Good supply of all sorts of game at Christmas, and especially from the preserves of Messrs. De la Rue. Try "Animal Snap" and see how you like it. Thanks to Dean and Son—i.e., Senior Dean and Junior Dean—for their Golden Hours, The Prize, Peeps into Paradise, and The Venetian Blind Moveable Picture Book, the last being the best of all. And Dean's Cracker Toy-books will certainly go off well. As we Sweep through the Deep. "Quite the light publishers for tales of the sea are 'Nelson and Sons,'" quoth the Baron, "and no doubt they hope that every man will do his duty at Christmas time and go in for Nelsonian boys and girls books." "As we Sweep" is by that true Horse Marine (if there is anything in a name), yclept Dr. Gordon Stables, R.N.

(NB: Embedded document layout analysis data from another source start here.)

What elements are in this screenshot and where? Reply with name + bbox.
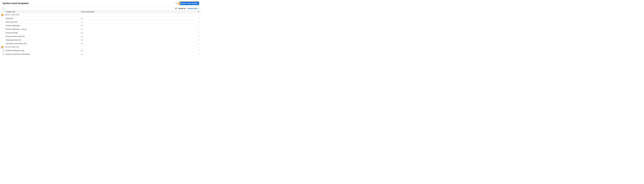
table-row[interactable]: Reset passwordno···	[0, 20, 201, 24]
table-row[interactable]: Synerise newsletter confirmationno···	[0, 52, 201, 56]
section-title: CUSTOM TEMPLATES	[0, 45, 201, 49]
table-row[interactable]: Aktywacja konta (PL)no···	[0, 38, 201, 42]
row-name: Przypomnienie hasła (PL)	[6, 35, 81, 37]
row-name: Subscribe	[6, 17, 81, 19]
table-row[interactable]: Newsletter confirmation (PL)no···	[0, 42, 201, 45]
page-header: System email templates 3 Create e-mail t…	[0, 0, 201, 7]
row-used: no	[81, 25, 196, 26]
row-actions-menu[interactable]: ···	[196, 21, 200, 23]
row-used: no	[81, 43, 196, 44]
svg-rect-3	[198, 11, 198, 12]
page-title: System email templates	[2, 2, 29, 5]
table-row[interactable]: Product notificationno···	[0, 24, 201, 27]
search-button[interactable]	[175, 2, 178, 5]
row-actions-menu[interactable]: ···	[196, 17, 200, 19]
row-actions-menu[interactable]: ···	[196, 43, 200, 44]
table-row[interactable]: Product notification - sing upno···	[0, 27, 201, 31]
template-list: 1DEFAULT TEMPLATESSubscribeno···Reset pa…	[0, 13, 201, 56]
row-used: no	[81, 35, 196, 37]
arrow-down-icon	[198, 8, 199, 9]
row-name: Synerise newsletter confirmation	[6, 53, 81, 55]
svg-rect-2	[198, 11, 198, 12]
row-name: Aktywacja konta (PL)	[6, 39, 81, 41]
row-actions-menu[interactable]: ···	[196, 53, 200, 55]
row-checkbox[interactable]	[3, 50, 4, 51]
column-config-button[interactable]	[196, 11, 200, 13]
row-used: no	[81, 28, 196, 30]
select-all-checkbox[interactable]	[3, 8, 4, 9]
list-section: 1DEFAULT TEMPLATESSubscribeno···Reset pa…	[0, 13, 201, 45]
create-email-template-button[interactable]: Create e-mail template	[180, 2, 199, 5]
table-row[interactable]: Subscribeno···	[0, 16, 201, 20]
row-name: Product notification Copy	[6, 49, 81, 51]
row-name: Reset password	[6, 21, 81, 23]
table-row[interactable]: Przypomnienie hasła (PL)no···	[0, 35, 201, 38]
row-actions-menu[interactable]: ···	[196, 28, 200, 30]
section-title: DEFAULT TEMPLATES	[0, 13, 201, 16]
list-toolbar: 27 Sorted by: Creation date	[0, 7, 201, 10]
columns-icon	[198, 11, 200, 13]
col-header-used[interactable]: Used in automation	[81, 11, 196, 12]
sorted-by-label: Sorted by:	[178, 7, 186, 9]
row-checkbox-slot	[3, 50, 6, 51]
row-name: Coupon activate	[6, 32, 81, 34]
row-used: no	[81, 21, 196, 23]
column-headers: Template mail Used in automation	[0, 10, 201, 13]
svg-rect-4	[199, 11, 199, 12]
callout-badge: 1	[1, 14, 4, 16]
search-icon	[176, 2, 178, 4]
row-checkbox-slot	[3, 53, 6, 55]
svg-line-1	[177, 4, 177, 4]
row-checkbox[interactable]	[3, 53, 4, 55]
sort-field-text: Creation date	[187, 7, 197, 9]
row-actions-menu[interactable]: ···	[196, 24, 200, 26]
col-header-name[interactable]: Template mail	[6, 11, 81, 12]
row-actions-menu[interactable]: ···	[196, 49, 200, 51]
sort-field-link[interactable]: Creation date	[187, 7, 199, 9]
results-count: 27	[175, 7, 177, 9]
row-used: no	[81, 53, 196, 55]
row-name: Product notification	[6, 24, 81, 26]
row-actions-menu[interactable]: ···	[196, 39, 200, 41]
list-section: 2CUSTOM TEMPLATESProduct notification Co…	[0, 45, 201, 56]
header-actions: 3 Create e-mail template	[175, 1, 200, 5]
row-used: no	[81, 17, 196, 19]
table-row[interactable]: Product notification Copyno···	[0, 49, 201, 52]
svg-point-0	[176, 3, 177, 4]
table-row[interactable]: Coupon activateno···	[0, 31, 201, 35]
row-used: no	[81, 32, 196, 34]
row-actions-menu[interactable]: ···	[196, 32, 200, 34]
callout-badge: 2	[1, 46, 4, 48]
row-used: no	[81, 39, 196, 41]
create-button-highlight: 3 Create e-mail template	[179, 1, 200, 5]
callout-badge-create: 3	[178, 2, 180, 4]
row-name: Newsletter confirmation (PL)	[6, 43, 81, 44]
row-actions-menu[interactable]: ···	[196, 35, 200, 37]
row-name: Product notification - sing up	[6, 28, 81, 30]
row-used: no	[81, 50, 196, 51]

The Baroness recommends The Rosebud Annual. A lovely posy of pictures and tales to be found on the shelf of James Clarke & Co., Publishers, and, the Baroness supposes, Nursery Gardeners. "Natural this," quoth a Baronite, "here is a Miss Parson's Adventures told by a Clark Russell!" If you want it send to Chapman and Hall. And all the Baronites say many thanks to Macmillan & Co. for a delightful new edition of Miss Mary Mitford Russell's Our Village.

Our compliments to Mrs. Lovett Cameron on A Tragic Blunder. A blow given by mistake to the wrong person nearly ruins the entire happiness of several people, but it all comes right at the end of two vols. from Mrs. Cameron's pen. It is a nice light entertainment with which to while away an hour or two.

"I like Richard Escott," says the Baron, laying down the Macmillanitish one-volume novel of that name written by E. H. Cooper. "It is an interesting story, and might be the first of a series similar to the Rougon Macquart family, as, when this tale finishes, there are sufficient Escotts alive to carry on the story of their family through many generations, only, unfortunately, the date of this story cannot be taken further back than, say, about ten years ago, if that. To give the family breathing-time, we should require some stories about the Escotts under Queen Anne and the Georges, and then we could return to the fortunes of the sons and daughters the Richard Escott.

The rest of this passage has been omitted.